Excitement breeds its own kind of restlessness. And yet, peace pervades even my unfocused energy. It makes for a very strange combination. I feel as though I am living in the midst of a pregnant pause. Much like the moment before the sun appears over the horizon, I sense that a new day is about to dawn for the Body of Christ. There is a question that hovers between dark and day, and silence awaits our answer. But I'll get to that in a minute.
The great revivals of the past linger in the periphery of the present state of the Church. Things are not as they should be and we know it. Mostly, we haven't been able to wrap our heads around why, or our hearts for that matter. Revival has become our "Christian-ese" word for this elusive longing that we all experience. It is the expression of our deep, indefinable desire for the reality of God.
I no longer want revival. Don't stone me. Or at least hear me out first.
Revival is restoration from near death. The problem is that Jesus calls us to take up our cross and follow Him. He tells us to lay down our lives. This sort of passion leaves no room for incompletion. When we decide to surrender ourselves to Him (which we must do daily), it is death to self. It hurts and it is hard. It is often confusing and opposed. There will inevitably come a moment when we are tempted to cry out for rescue, "Wait, God. Maybe I don't want to do this after all. This doesn't feel good. Revive me!"

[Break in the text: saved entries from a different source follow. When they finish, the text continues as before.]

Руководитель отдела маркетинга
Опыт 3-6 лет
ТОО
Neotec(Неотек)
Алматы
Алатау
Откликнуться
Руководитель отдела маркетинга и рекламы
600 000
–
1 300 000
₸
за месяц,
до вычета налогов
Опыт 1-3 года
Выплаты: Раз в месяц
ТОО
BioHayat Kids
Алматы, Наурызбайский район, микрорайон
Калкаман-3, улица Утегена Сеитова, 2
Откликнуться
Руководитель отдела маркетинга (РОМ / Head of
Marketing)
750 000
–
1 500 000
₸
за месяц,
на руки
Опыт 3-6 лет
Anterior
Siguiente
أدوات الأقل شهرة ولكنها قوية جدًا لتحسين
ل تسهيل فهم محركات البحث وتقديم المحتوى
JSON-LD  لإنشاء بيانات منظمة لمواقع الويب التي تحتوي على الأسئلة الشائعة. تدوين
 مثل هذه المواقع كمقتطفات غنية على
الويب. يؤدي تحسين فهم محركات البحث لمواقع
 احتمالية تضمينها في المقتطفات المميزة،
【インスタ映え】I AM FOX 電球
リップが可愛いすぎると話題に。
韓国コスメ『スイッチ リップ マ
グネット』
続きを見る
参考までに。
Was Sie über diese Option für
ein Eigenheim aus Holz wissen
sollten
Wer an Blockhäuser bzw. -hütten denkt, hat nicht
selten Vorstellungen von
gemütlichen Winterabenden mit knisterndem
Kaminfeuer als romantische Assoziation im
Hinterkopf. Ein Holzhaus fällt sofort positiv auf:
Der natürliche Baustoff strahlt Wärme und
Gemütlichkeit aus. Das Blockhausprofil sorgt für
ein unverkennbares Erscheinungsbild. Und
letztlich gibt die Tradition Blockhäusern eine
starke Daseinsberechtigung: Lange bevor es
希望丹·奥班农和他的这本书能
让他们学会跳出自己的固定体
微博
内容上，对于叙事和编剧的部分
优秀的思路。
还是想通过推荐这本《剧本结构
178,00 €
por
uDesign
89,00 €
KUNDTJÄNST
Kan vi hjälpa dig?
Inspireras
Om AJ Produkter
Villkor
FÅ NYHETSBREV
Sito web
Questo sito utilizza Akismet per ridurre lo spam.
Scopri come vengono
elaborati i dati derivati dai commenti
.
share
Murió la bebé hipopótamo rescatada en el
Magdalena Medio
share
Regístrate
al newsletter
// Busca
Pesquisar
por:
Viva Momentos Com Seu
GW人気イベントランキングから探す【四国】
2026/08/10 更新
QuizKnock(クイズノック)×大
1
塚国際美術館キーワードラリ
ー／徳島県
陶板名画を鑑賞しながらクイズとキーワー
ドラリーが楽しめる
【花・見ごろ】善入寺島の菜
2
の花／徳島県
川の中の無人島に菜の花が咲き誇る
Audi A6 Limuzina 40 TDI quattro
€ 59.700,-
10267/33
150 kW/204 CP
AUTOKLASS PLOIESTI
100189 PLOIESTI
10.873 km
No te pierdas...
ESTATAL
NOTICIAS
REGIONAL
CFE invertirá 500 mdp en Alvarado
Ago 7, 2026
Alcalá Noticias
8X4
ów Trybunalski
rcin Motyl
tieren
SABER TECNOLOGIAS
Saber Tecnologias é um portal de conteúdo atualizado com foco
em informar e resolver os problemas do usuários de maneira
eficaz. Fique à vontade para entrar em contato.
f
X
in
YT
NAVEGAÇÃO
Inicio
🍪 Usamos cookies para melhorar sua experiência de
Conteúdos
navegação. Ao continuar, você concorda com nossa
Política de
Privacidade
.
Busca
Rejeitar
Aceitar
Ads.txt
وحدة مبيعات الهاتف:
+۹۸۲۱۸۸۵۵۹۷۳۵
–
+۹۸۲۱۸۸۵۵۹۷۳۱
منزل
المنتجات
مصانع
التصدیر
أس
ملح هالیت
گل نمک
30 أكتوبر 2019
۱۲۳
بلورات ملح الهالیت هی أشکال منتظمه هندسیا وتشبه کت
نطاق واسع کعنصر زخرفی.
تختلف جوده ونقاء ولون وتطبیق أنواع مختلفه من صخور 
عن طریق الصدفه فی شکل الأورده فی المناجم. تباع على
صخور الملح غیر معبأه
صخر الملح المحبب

He is not interested in forcing our hand. So, He breathes life into us and nourishes us. We recover. He gives us more time to grow. In the process of revival, our flesh has been reanimated along with our spirit. We are comfortable, but we are back to living in the almost.
Generations crash like waves on a shore and then recede into the sea of ages. The Father is watching over His Word to perform it, He is waiting for the fullness of time,longing for a people who are willing to follow Jesus to the cross. This is a generation who seeks His face, though it cost them everything. It is a generation whose heart cry has become, "I want to know Christ and the power of His resurrection and the fellowship of sharing in His sufferings, becoming like Him in His death, and so, somehow to attain to the resurrection of the dead." Philippians 3:10,11
Is anyone else weary of trying to contrive and manufacture? Is anyone else tired of laboring to maintain? I want to stare into the eyes of my Savior and let myself bleed away like yesterday. I want to become a purified,emptied container for His resurrection life.
In this yearning, the question presents itself: Anointing or glory? Almost or all the way? Revival or resurrection?